Walking in London with Dickens
I’m currently reading Our Mutual Friend for the first time. Yesterday, the description of an early spring in London perfectly captured the bitter cold I experienced when living there from December through May three
years ago. One is compelled to walk in London, and even more so when living with a misanthropic companion, as I was then. So I walked, tramping across icy grass and winding around muddy puddles through Hampstead Heath to the warmth of a cozy corner and a hot toddy at Spaniards Inn, the 16th century pub which appears in Dickens’s The Pickwick Papers and Bram Stoker’s Dracula (and perhaps inspired Keats to write “Ode to a Nightingale”). Or, for a shorter walk, I’d cut across St. John’s Wood, past the barracks where Her Majesty The Queen’s ceremonial Saluting Battery drilled on their steeds, to Trojka, a Russian tea room in Primrose Hill for tea with cherry syrup and a sweet pancake filled with cream cheese and sultanas.
From Our Mutual Friend:
It was not summer yet, but spring; and it was not gentle spring ethereally mild, as in Thomson’s Seasons, but nipping spring with an easterly wind, as in Johnson’s, Jackson’s, Dickson’s, Smith’s, and Jones’s Seasons. The grating wind sawed rather than blew; and as it sawed, the sawdust whirled about the sawpit.
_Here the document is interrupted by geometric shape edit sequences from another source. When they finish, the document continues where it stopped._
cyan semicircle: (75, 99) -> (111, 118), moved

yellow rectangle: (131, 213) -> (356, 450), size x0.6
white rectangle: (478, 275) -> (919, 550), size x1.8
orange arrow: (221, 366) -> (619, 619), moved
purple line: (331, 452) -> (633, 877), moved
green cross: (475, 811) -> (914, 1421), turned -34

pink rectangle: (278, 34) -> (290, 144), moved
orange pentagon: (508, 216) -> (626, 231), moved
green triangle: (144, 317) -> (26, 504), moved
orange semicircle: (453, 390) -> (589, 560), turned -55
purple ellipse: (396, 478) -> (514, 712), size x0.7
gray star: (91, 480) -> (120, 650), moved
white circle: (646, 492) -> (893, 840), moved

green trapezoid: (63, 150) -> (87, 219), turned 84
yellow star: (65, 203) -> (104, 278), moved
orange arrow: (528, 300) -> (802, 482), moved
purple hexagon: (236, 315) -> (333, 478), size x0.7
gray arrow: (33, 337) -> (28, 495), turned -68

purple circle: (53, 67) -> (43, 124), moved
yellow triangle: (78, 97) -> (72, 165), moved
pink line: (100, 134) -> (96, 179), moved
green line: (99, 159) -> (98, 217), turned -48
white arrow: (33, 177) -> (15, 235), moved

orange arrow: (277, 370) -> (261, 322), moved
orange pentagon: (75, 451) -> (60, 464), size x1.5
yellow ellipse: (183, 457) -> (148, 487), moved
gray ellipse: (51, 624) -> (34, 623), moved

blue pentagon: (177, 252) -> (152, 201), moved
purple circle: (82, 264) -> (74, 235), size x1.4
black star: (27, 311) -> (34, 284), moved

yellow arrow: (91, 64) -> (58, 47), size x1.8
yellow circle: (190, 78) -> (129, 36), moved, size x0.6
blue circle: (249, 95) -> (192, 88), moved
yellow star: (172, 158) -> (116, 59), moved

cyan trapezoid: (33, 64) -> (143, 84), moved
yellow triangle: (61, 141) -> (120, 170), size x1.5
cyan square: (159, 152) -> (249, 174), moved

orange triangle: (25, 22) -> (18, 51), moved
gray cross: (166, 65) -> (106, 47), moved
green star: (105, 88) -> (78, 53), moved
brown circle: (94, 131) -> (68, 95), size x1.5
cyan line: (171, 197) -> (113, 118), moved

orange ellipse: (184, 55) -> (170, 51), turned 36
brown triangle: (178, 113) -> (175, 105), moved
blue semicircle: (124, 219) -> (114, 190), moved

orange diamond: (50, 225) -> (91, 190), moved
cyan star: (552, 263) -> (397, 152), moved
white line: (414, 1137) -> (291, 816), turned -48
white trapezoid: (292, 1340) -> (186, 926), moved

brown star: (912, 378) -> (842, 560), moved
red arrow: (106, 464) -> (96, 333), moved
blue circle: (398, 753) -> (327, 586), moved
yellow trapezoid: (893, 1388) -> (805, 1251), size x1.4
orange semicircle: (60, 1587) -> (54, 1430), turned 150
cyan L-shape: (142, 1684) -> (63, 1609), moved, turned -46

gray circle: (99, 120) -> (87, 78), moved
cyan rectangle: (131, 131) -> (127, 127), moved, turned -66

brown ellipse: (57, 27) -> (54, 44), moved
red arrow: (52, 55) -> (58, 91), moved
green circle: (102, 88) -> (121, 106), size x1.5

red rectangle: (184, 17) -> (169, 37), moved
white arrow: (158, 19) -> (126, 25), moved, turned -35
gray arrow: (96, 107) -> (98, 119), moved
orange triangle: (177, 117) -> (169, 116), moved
Every street was a sawpit, and there were no top-sawyers; every passenger was an under-sawyer, with the sawdust blinding him and choking him.
That mysterious paper currency which circulates in London when the wind blows, gyrated here and there and everywhere. Whence can it come, whither can it go? It hangs on every bush, flutters in every tree, is caught flying by the electric wires, haunts every enclosure, drinks at every pump, cowers at every grating, shudders upon every plot of grass, seeks rest in vain behind the legions of iron rails. In Paris, where nothing is wasted, costly and luxurious city though it be, but where wonderful human ants creep out of holes and pick up every scrap, there is no such thing. There, it blows nothing but dust. There, sharp eyes and sharp stomachs reap even the east wind, and get something out of it.
The wind sawed, and the sawdust whirled. The shrubs wrung their many hands, bemoaning that they had been over-persuaded by the sun to bud; the young leaves pined; the sparrows repented of their early marriages, like men and women; the colours of the rainbow were discernible, not in floral spring, but in the faces of the people whom it nibbled and pinched. And ever the wind sawed, and the sawdust whirled.
When the spring evenings are too long and light to shut out, and such weather is rife, the city which Mr Podsnap so explanatorily called London, Londres, London, is at its worst. Such a black shrill city, combining the qualities of a smoky house and a scolding wife; such a gritty city; such a hopeless city, with no rent in the leaden canopy of its sky; such a beleaguered city, invested by the great Marsh Forces of Essex and Kent. So the two old schoolfellows felt it to be, as, their dinner done, they turned towards the fire to smoke. Young Blight was gone, the coffee- house waiter was gone, the plates and dishes were gone, the wine was going—but not in the same direction.